The Council of the United…

ERO number

013-0551

Comment ID

2169

Commenting on behalf of

Individual

Comment status

Comment approved More about comment statuses

Comment

The Council of the United Counties of Leeds and Grenville, at its recent Committee of the Whole meeting held July 4, 2017, reviewed the proposal for a regulation which would require municipalities to adopt asset management plans, as well as the content and other requirements. The Counties supports asset management planning and its benefits. However, it has some concerns about the proposal as posted. They are:

1. the time allotted for comments should be extended in order for all municipalities to fully analyze and assess the impact of such a regulation. There is insufficient time, especially with commencement of summer and vacation times, for a fully analysis and assessment, especially since many Councils only meet monthly.

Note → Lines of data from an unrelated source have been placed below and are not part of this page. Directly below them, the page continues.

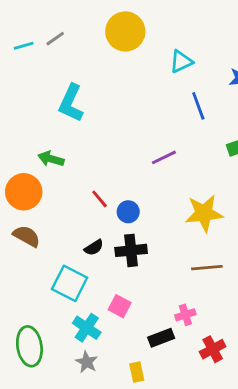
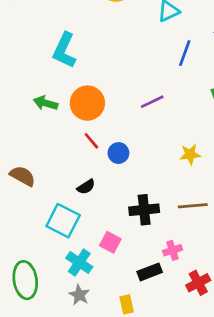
blue line: (198, 106) -> (185, 53), turned 40
orange circle: (24, 192) -> (87, 103), moved
yellow star: (204, 213) -> (190, 154), size x0.6
black cross: (131, 250) -> (144, 210), moved

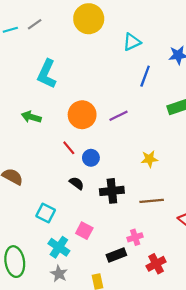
orange circle: (87, 103) -> (82, 115), moved
black semicircle: (86, 187) -> (77, 183), moved, turned -112
black cross: (144, 210) -> (112, 191), moved
cyan square: (63, 221) -> (46, 213), size x0.7

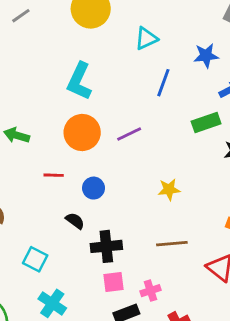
cyan L-shape: (47, 74) -> (79, 81), moved
red line: (69, 148) -> (54, 175), moved, turned -48
black cross: (112, 191) -> (106, 246), moved
pink square: (84, 231) -> (113, 282), moved, turned -35

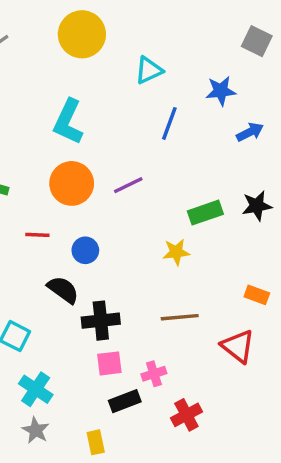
green rectangle: (206, 123) -> (205, 213), moved
black semicircle: (75, 221) -> (63, 290), size x1.4

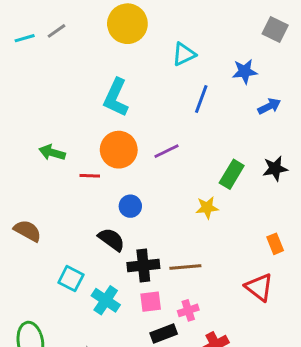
green rectangle: (205, 213) -> (232, 174), turned -40
red line: (37, 235) -> (90, 176), moved
orange rectangle: (257, 295) -> (275, 244), turned 48
brown line: (180, 317) -> (185, 267), moved
cyan cross: (36, 389) -> (106, 300), moved

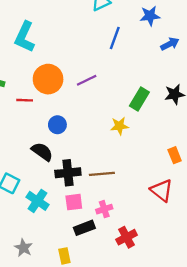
cyan L-shape: (116, 98) -> (25, 37), moved

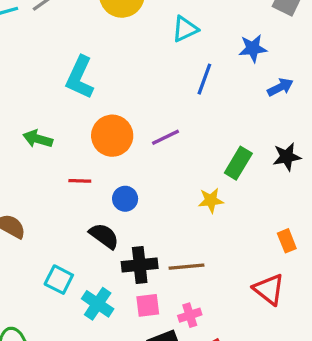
red line: (25, 100) -> (80, 181), moved

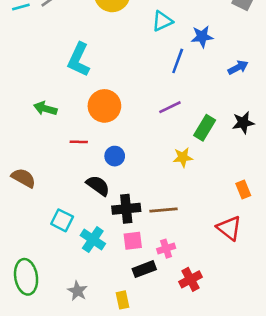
blue star: (253, 48) -> (202, 37), moved
purple line: (166, 137) -> (170, 107), moved

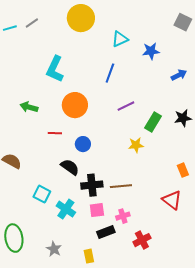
blue line: (178, 61) -> (110, 73), moved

2 for many municipalities, especially small municipalities, this new regulation shall require them to engage consultants to prepare the policy and plan, including the 5-year updates. Furthermore, annual report shall require staff resources. This is not revenue neutral and thus the province should provide funding for such work, and not competitive allocation, but rather an allocation method that could be reconciled based on actual costs to the municipality In essence, any regulation should not increase the costs for municipalities without offsetting provincial funds.

3. It is well documented that there is a real infrastructure deficit due to the lack of past investments, as well as an ongoing deficit between what municipality spend on infrastructure/assets and should be spending. This proposal would require municipality to develop financial plans to address this deficit or 'gap'. Municipalities cannot address this gap alone

- they require senior levels of government assistance. Asking municipalities to increase their debt loads or taxes is not fiscally sound for the future of municipal government in Ontario.

4. The new rules shall require municipalities to forecast and predict future growth, operational risks, energy costs, and the impact of climate change. The plans shall also require contingency plans to address such phenomena/impacts. Once again, this shall require additional resources for municipalities, not only to address in the plan and its updates, but also monitor.

5. The plans require approval by a 'licensed engineering practitioner' and an 'executive' lead. There is no definition for either, as well as what will they be approving and against what criteria. What would the risk be to these two individuals. Also, they must approve the plan prior to Council's consideration

- what is the purpose of Council approving it?

The concept of standardizing municipal asset management processes and plans is positive, however there are additional costs for municipalities, cost which need provincial funding. It is also commendable that the proposed regulation includes all assets/infrastructure, not only core.